To me it seems that function &RequestLock? should be called after the last while not before.

  sub GetNewUserId {
  my ($id);

  $id = 1001;
  while (-f &UserDataFilename($id+1000)) {
    $id += 1000;
  while (-f &UserDataFilename($id+100)) {
    $id += 100;
  while (-f &UserDataFilename($id+10)) {
    $id += 10;
  &RequestLock() or die(T('Could not get user-ID lock, last id = ' . $id));
  while (-f &UserDataFilename($id)) {
  &WriteStringToFile(&UserDataFilename($id), "lock");  # reserve the ID
  return $id;

The placement of the lock is correct. If the lock request was after the last while loop, two different processes could get the same $id number. The lock request could be placed before the first while loop, but I prefer to keep the wiki unlocked as much as possible, so I left it unlocked until the last reasonable moment.

I think I see the cause of the confusion--if the lock request fails, the curent code reports something like "last id = 3190" even if the last existing ID is slightly higher (like 3194).
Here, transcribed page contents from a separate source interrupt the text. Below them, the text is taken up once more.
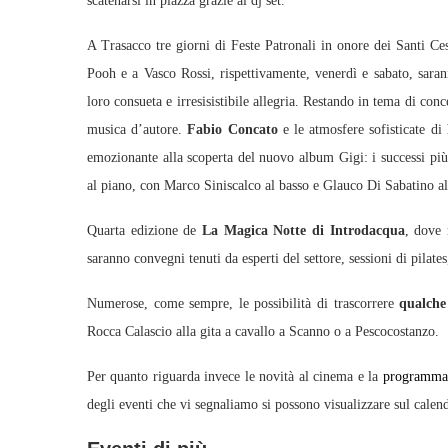
scatenarsi in piazza grazie al dj set.
A Trasacco tre giorni di Feste Patronali in onore dei Santi Ce
Pooh e a Vasco Rossi, rispettivamente, venerdì e sabato, saran
loro consueta e irresisistibile allegria. Restando in tema di c
musica d’autore.
Fabio Concato
e le atmosfere sofisticate di
emozionante alla scoperta del nuovo album Gigi: i successi più
al piano, con Marco Siniscalco al basso e Glauco Di Sabatino all
Quarta edizione de
La Magica Notte di Introdacqua
, dove 
saranno convegni tenuti da esperti del settore, sessioni di pilate
Numerose, come sempre, le possibilità di trascorrere
qualche
Rocca Calascio alla gita a cavallo a Scanno o a Pescocostanzo.
Per quanto riguarda invece le novità al cinema e la
programmaz
degli eventi che vi segnaliamo si possono visualizzare sul calen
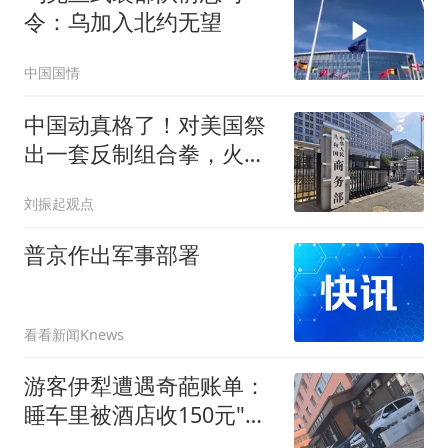
令：乌加入北约无望
中国国情
中国动真格了！对美国祭
出一套反制组合拳，火力
之猛，近年少见
刘振起观点
普京作出军事部署
看看新闻Knews
游客伊犁遭遇奇葩账单：
睡车里被酒店收150元"住
宿费"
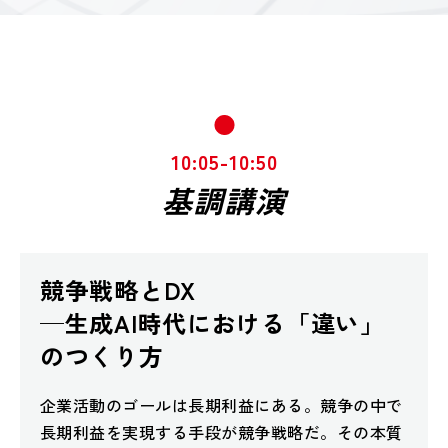
10:05-10:50
基調講演
競争戦略とDX
─生成AI時代における「違い」
のつくり方
企業活動のゴールは長期利益にある。競争の中で
長期利益を実現する手段が競争戦略だ。その本質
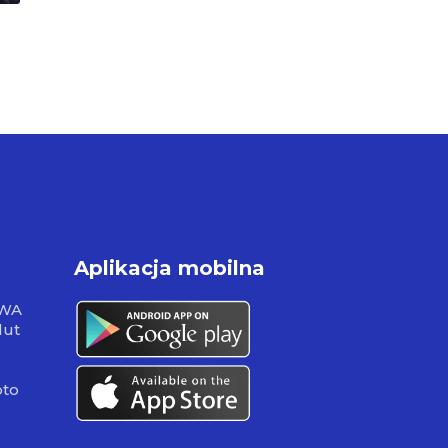
Aplikacja mobilna
RWA
lut
pto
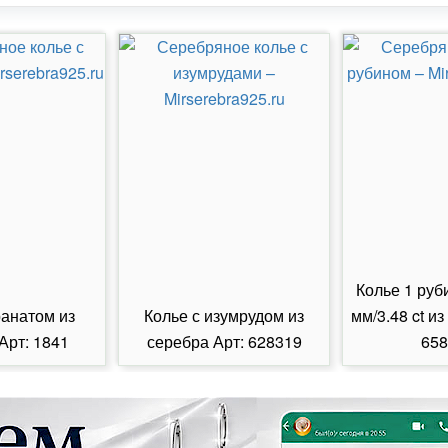
Колье 1 руб
ранатом из
Колье с изумрудом из
мм/3.48 ct из
Арт: 1841
серебра Арт: 628319
658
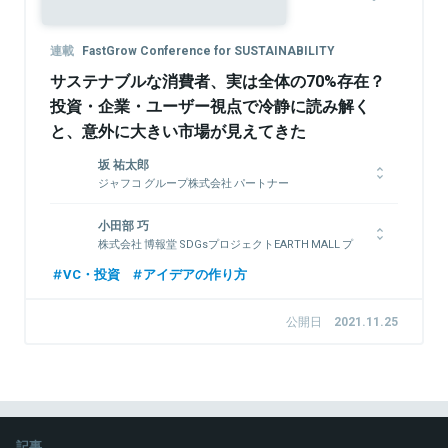
連載
FastGrow Conference for SUSTAINABILITY
サステナブルな消費者、実は全体の70%存在？
投資・企業・ユーザー視点で冷静に読み解く
と、意外に大きい市場が見えてきた
坂 祐太郎
ジャフコ グループ株式会社 パートナー
2012年、新卒で株式会社ジャフコ入社。主な投資先はマネーフ
小田部 巧
ォワード、Chatwork、WACUL、GIFMAGAZINE、スマイルー
株式会社 博報堂 SDGsプロジェクトEARTH MALL プ
プス、papelook等。ForbesJapan社主催『日本で最も影響力の
ロデューサー 第3プラニング局 イノベーションプラ
あるベンチャー投資家ランキング』2017年第2位。
VC・投資
アイデアの作り方
ニングディレクター
1980年生まれ。慶應義塾大学大学院政策・メディア研究科
公開日
2021.11.25
卒。 2004年博報堂入社。マーケティング局、クロスメディアビ
関連情報をみる
ジネスセンター、エンゲージメントプロデュース部、ソーシャル
メディアマーケティング部、2013年より HAKUHODO THE DAY
を経て、現職。​国内クライアントを中心に、マーケティング戦略
からエグゼキューションまでのトータルなコミュニケーションデ
ザインを行う。電気自動車、ケータイキャリア、シャンプー、通
信教育、アパレル、食品・飲料、精密機械など幅広い経験があ
記事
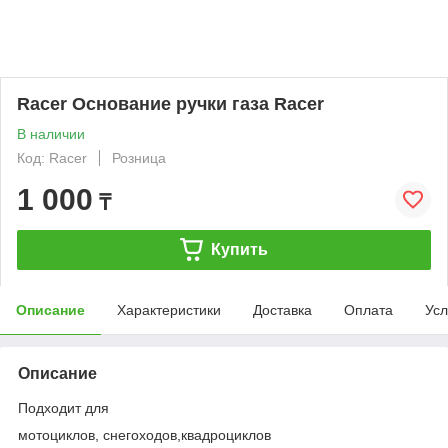
Racer Основание ручки газа Racer
В наличии
Код: Racer
Розница
1 000
₸
Купить
Описание
Характеристики
Доставка
Оплата
Усл
Описание
Подходит для
мотоциклов, снегоходов,квадроциклов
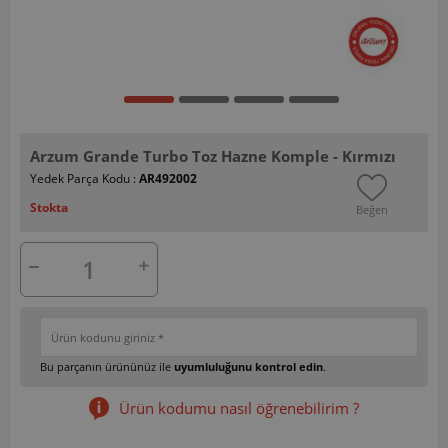
Arzum Grande Turbo Toz Hazne Komple - Kırmızı
Yedek Parça Kodu :
AR492002
Stokta
Beğen
Bu parçanın ürününüz ile
uyumluluğunu kontrol edin
.
Ürün kodumu nasıl öğrenebilirim ?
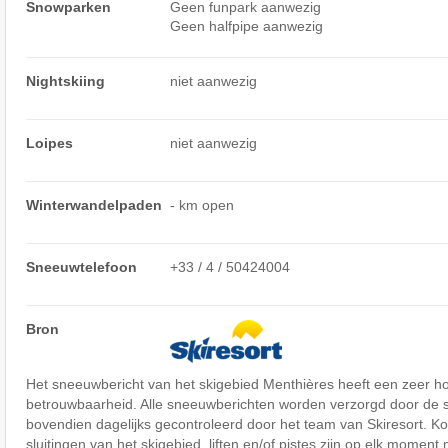
Snowparken
Geen funpark aanwezig
Geen halfpipe aanwezig
Nightskiing
niet aanwezig
Loipes
niet aanwezig
Winterwandelpaden
- km open
Sneeuwtelefoon
+33 / 4 / 50424004
Bron
Het sneeuwbericht van het skigebied Menthières heeft een zeer 
betrouwbaarheid. Alle sneeuwberichten worden verzorgd door de 
bovendien dagelijks gecontroleerd door het team van Skiresort. Ko
sluitingen van het skigebied, liften en/of pistes zijn op elk moment 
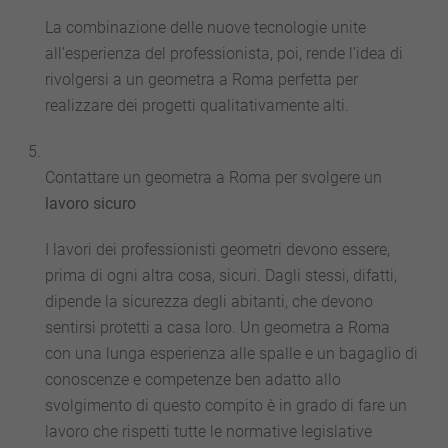
La combinazione delle nuove tecnologie unite
all’esperienza del professionista, poi, rende l’idea di
rivolgersi a un geometra a Roma perfetta per
realizzare dei progetti qualitativamente alti.
Contattare un geometra a Roma per svolgere un
lavoro sicuro
I lavori dei professionisti geometri devono essere,
prima di ogni altra cosa, sicuri. Dagli stessi, difatti,
dipende la sicurezza degli abitanti, che devono
sentirsi protetti a casa loro. Un geometra a Roma
con una lunga esperienza alle spalle e un bagaglio di
conoscenze e competenze ben adatto allo
svolgimento di questo compito è in grado di fare un
lavoro che rispetti tutte le normative legislative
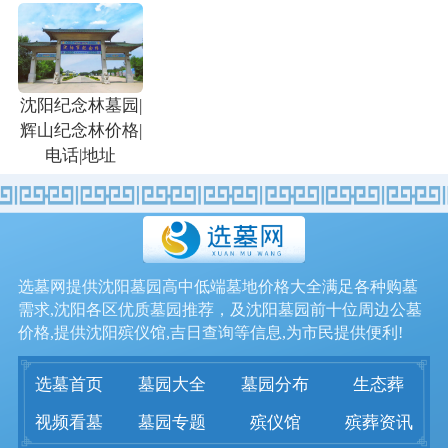
沈阳纪念林墓园|
辉山纪念林价格|
电话|地址
选墓网提供沈阳墓园高中低端墓地价格大全满足各种购墓
需求,沈阳各区优质墓园推荐，及沈阳墓园前十位周边公墓
价格,提供沈阳殡仪馆,吉日查询等信息,为市民提供便利!
选墓首页
墓园大全
墓园分布
生态葬
视频看墓
墓园专题
殡仪馆
殡葬资讯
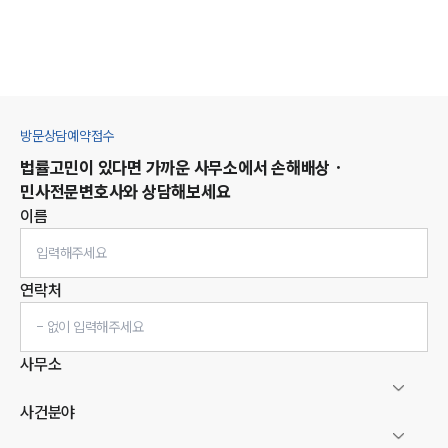
방문상담예약접수
법률고민이 있다면 가까운 사무소에서
손해배상 ·
민사
전문변호사와 상담해보세요
이름
연락처
사무소
사건분야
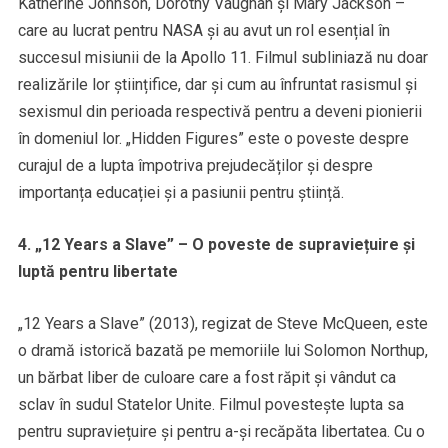
Katherine Johnson, Dorothy Vaughan și Mary Jackson –
care au lucrat pentru NASA și au avut un rol esențial în
succesul misiunii de la Apollo 11. Filmul subliniază nu doar
realizările lor științifice, dar și cum au înfruntat rasismul și
sexismul din perioada respectivă pentru a deveni pionierii
în domeniul lor. „Hidden Figures” este o poveste despre
curajul de a lupta împotriva prejudecăților și despre
importanța educației și a pasiunii pentru știință.
4. „12 Years a Slave” – O poveste de supraviețuire și
luptă pentru libertate
„12 Years a Slave” (2013), regizat de Steve McQueen, este
o dramă istorică bazată pe memoriile lui Solomon Northup,
un bărbat liber de culoare care a fost răpit și vândut ca
sclav în sudul Statelor Unite. Filmul povestește lupta sa
pentru supraviețuire și pentru a-și recăpăta libertatea. Cu o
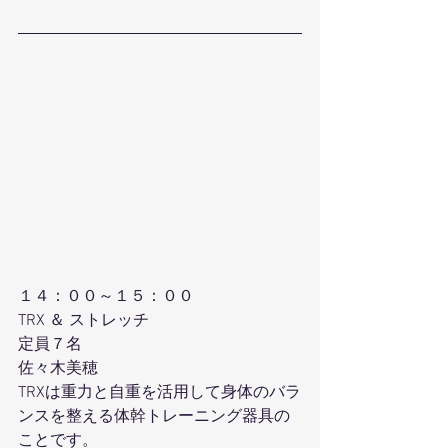
１４：００～１５：００
TRX ＆ ストレッチ
定員７名
佐々木美穂
TRXは重力と自重を活用して身体のバラ
ンスを整える体幹トレーニング器具の
ことです。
I don't really remember why I had the code report the last id number--it isn't relevant to any reasons for failing to get a lock. I will change the message. (The message is also broken because it should use the translate-string message--the code above requests a translation of "..., last id = 3190", where 3190 will change.) So I guess you did find a bug--just not the one you thought you found. --CliffordAdams

Clifford, the 'last id' bit was added by me in my local copy for debugging. I should have been more careful when I pasted some code here. Sorry for the confusion. --ErikZachte?